Eğer Amerikan ve Avrupa ekonomisinde canlılık ve güven devam etseydi, Ortadoğu'da oluşan servetin çok büyük kısmının yatırım açısından gideceği yer belliydi. Ancak ABD ve Avrupa ekonomilerindeki sıkıntılar buraya akacak fonları yavaşlatıyor. Ortadoğu ile iş ilişkileri de bulunan Bush ailesi Arap sermayesine sıcak bakıyor. Ancak bu George Bush'un ABD'si, dünyaya olduğu gibi Arap yatırımcılara da güven vermiyor.

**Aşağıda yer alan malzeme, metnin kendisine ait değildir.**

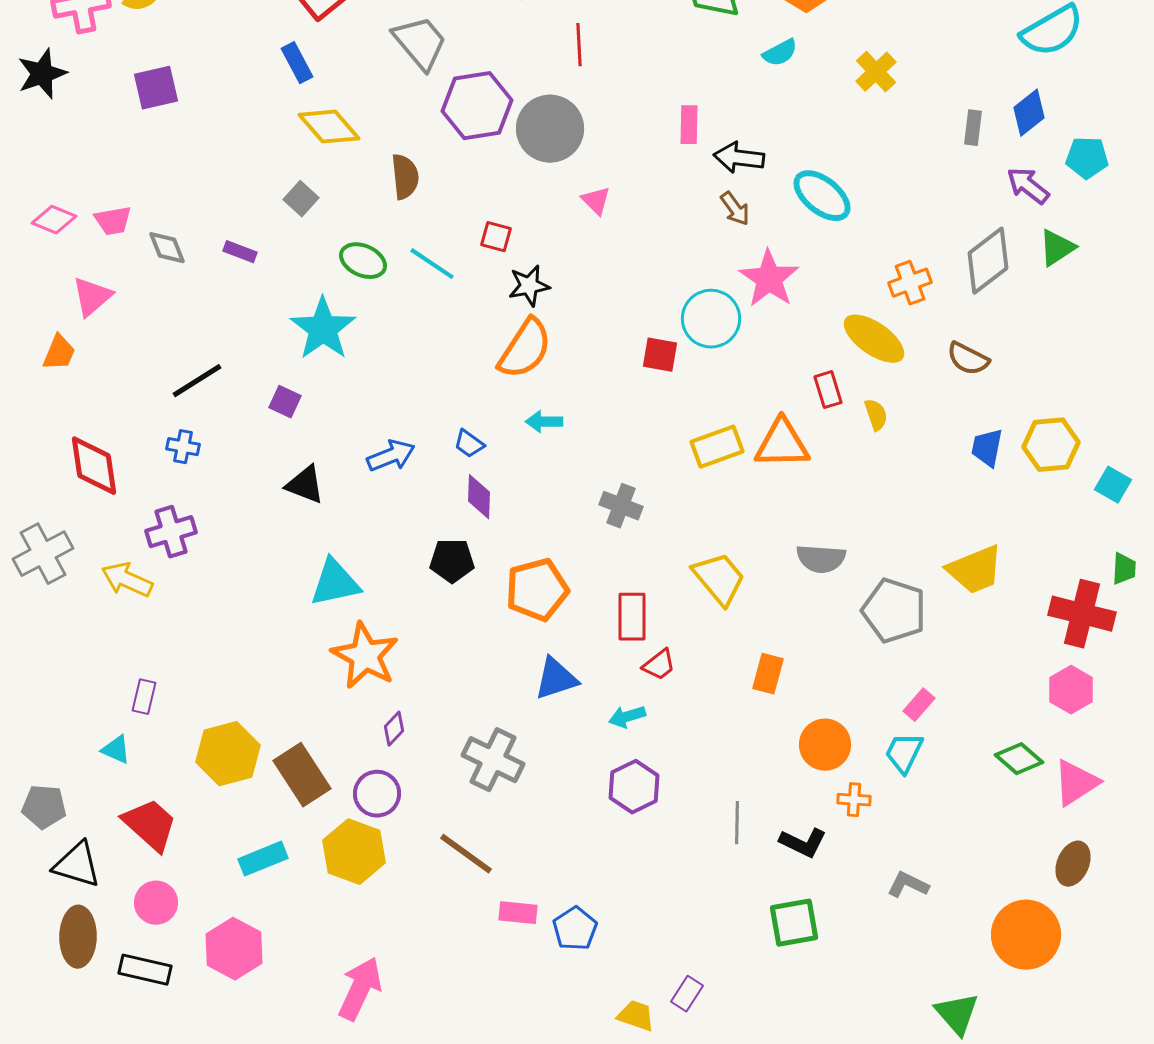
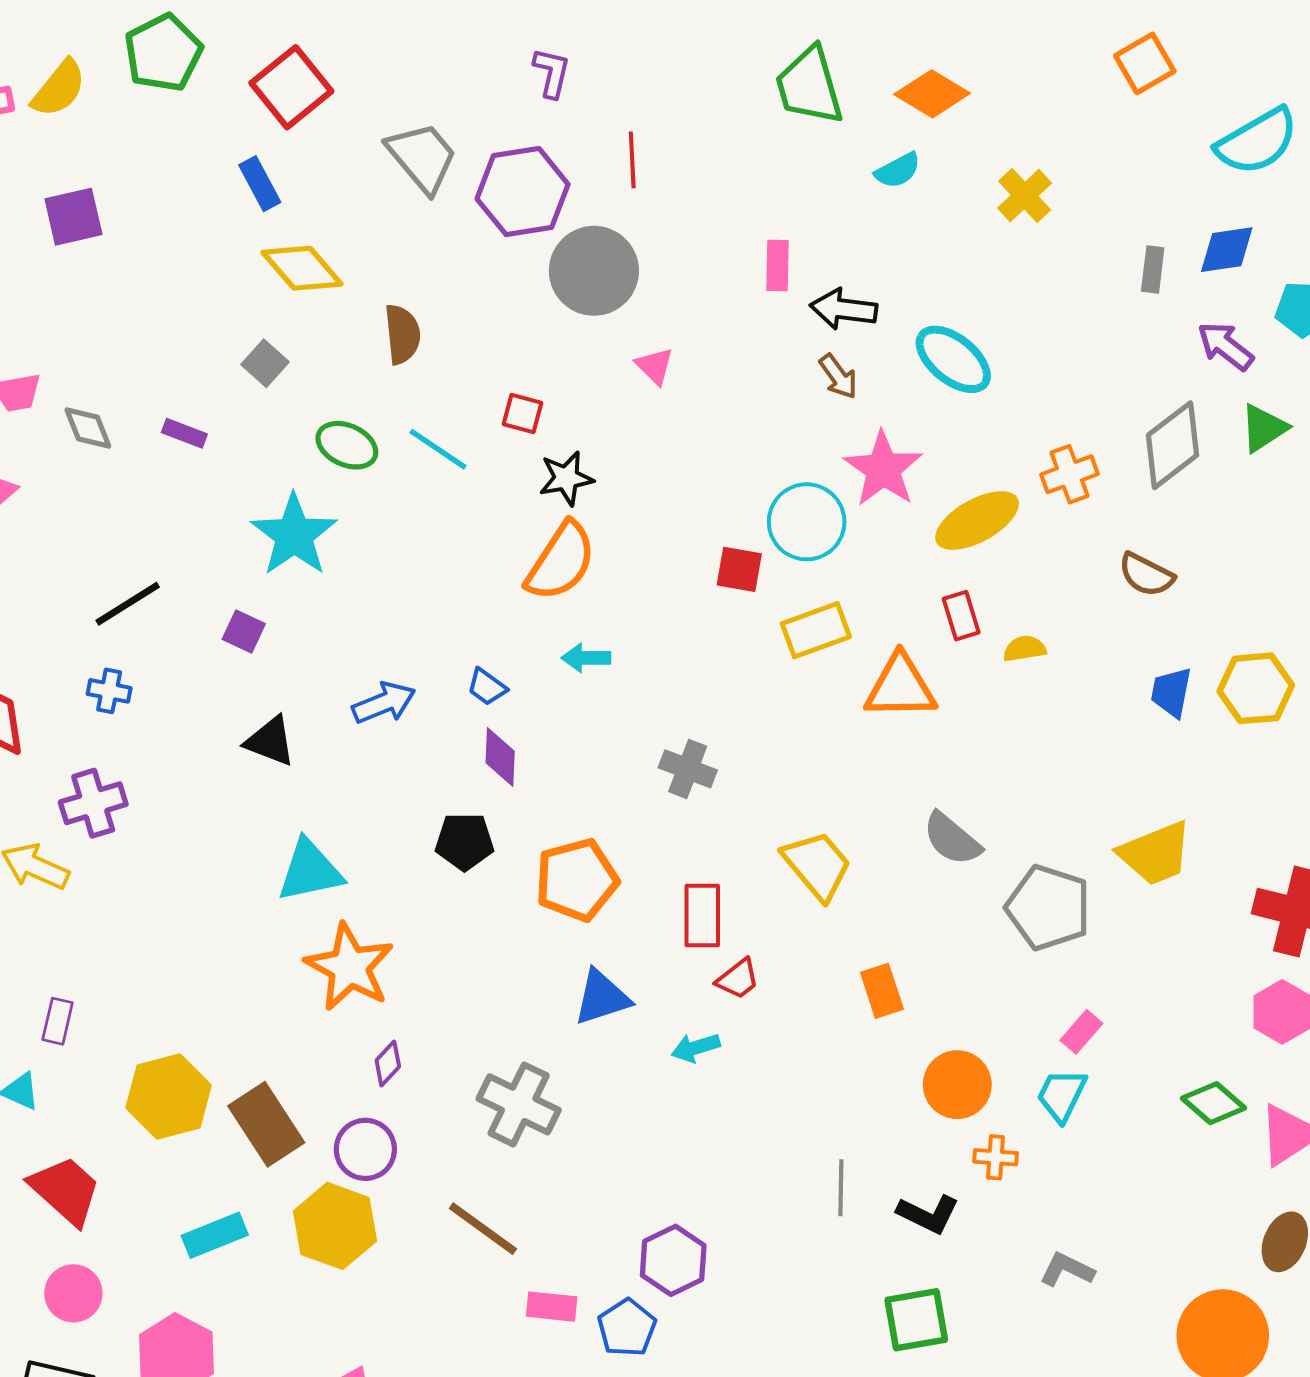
purple hexagon: (477, 106) -> (523, 192), moved
blue diamond: (1029, 113) -> (1227, 250), turned 30
yellow ellipse: (874, 339) -> (977, 521), moved, turned -64
yellow semicircle: (876, 415) -> (1025, 649), turned -80
yellow rectangle: (717, 447) -> (816, 630), moved
gray semicircle: (821, 559) -> (952, 839), turned 36
orange rectangle: (768, 674) -> (882, 991), turned -33
purple hexagon: (634, 787) -> (673, 1260), moved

Ayrıca, ABD içindeki bazı kesimler, Çin ve Arap sermayesine sıcak bakmıyor. Bunlara en son olarak Henry Kissinger da eklendi. Dolayısıyla, Arap sermayesi hem ekonomik hem siyasi açıdan Amerika'da kendisini eskisi kadar rahat hissetmiyor. Bu açılardan, ABD yeterince Ortadoğu sermayesi çekemiyor. Bu da, ABD açısından, ekonomisinin sabırlı dış sermayeye ihtiyaç duyduğu bu dönemde önemli bir fırsat kaybına işaret ediyor.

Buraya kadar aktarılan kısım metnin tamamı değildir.